Problem requirements:
Using the entries below, show all lines with the string "adresas".

[Exercise input Boundary: Start]

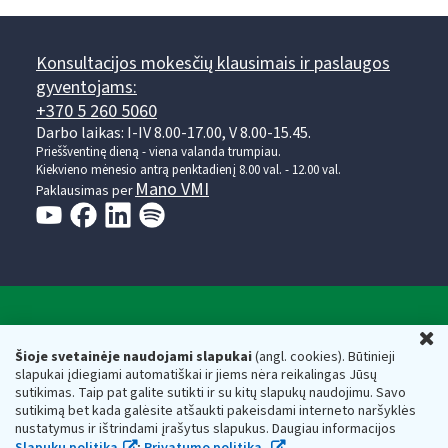
Konsultacijos mokesčių klausimais ir paslaugos
gyventojams:
+370 5 260 5060
Darbo laikas: I-IV 8.00-17.00, V 8.00-15.45.
Prieššventinę dieną - viena valanda trumpiau.
Kiekvieno mėnesio antrą penktadienį 8.00 val. - 12.00 val.
Mano VMI
Paklausimas per
Valstybinė mokesčių inspekcija prie Lietuvos
U
Respublikos finansų ministerijos
Šioje svetainėje naudojami slapukai
(angl. cookies). Būtinieji
slapukai įdiegiami automatiškai ir jiems nėra reikalingas Jūsų
Biudžetinė įstaiga. Juridinio asmens kodas — 188659752,
sutikimas. Taip pat galite sutikti ir su kitų slapukų naudojimu. Savo
adresas: Vasario 16-osios g. 14, 01107 Vilnius, Lietuva, el.paštas:
sutikimą bet kada galėsite atšaukti pakeisdami interneto naršyklės
vmi@vmi.lt
, E. pristatymo dėžutės adresas 188659752
nustatymus ir ištrindami įrašytus slapukus. Daugiau informacijos
Duomenys apie Valstybinę mokesčių inspekciją prie Lietuvos
Slapukų politika
;
Privatumo politika.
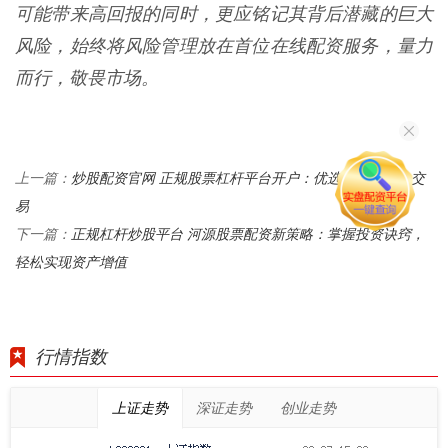
可能带来高回报的同时，更应铭记其背后潜藏的巨大
风险，始终将风险管理放在首位在线配资服务，量力
而行，敬畏市场。
炒股配资官网 正规股票杠杆平台开户：优选平台，安全交
上一篇：
易
正规杠杆炒股平台 河源股票配资新策略：掌握投资诀窍，
下一篇：
轻松实现资产增值
行情指数
上证走势
深证走势
创业走势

[Exercise input Boundary: End]

Result of the task:
adresas: Vasario 16-osios g. 14, 01107 Vilnius, Lietuva, el.paštas:
, E. pristatymo dėžutės adresas 188659752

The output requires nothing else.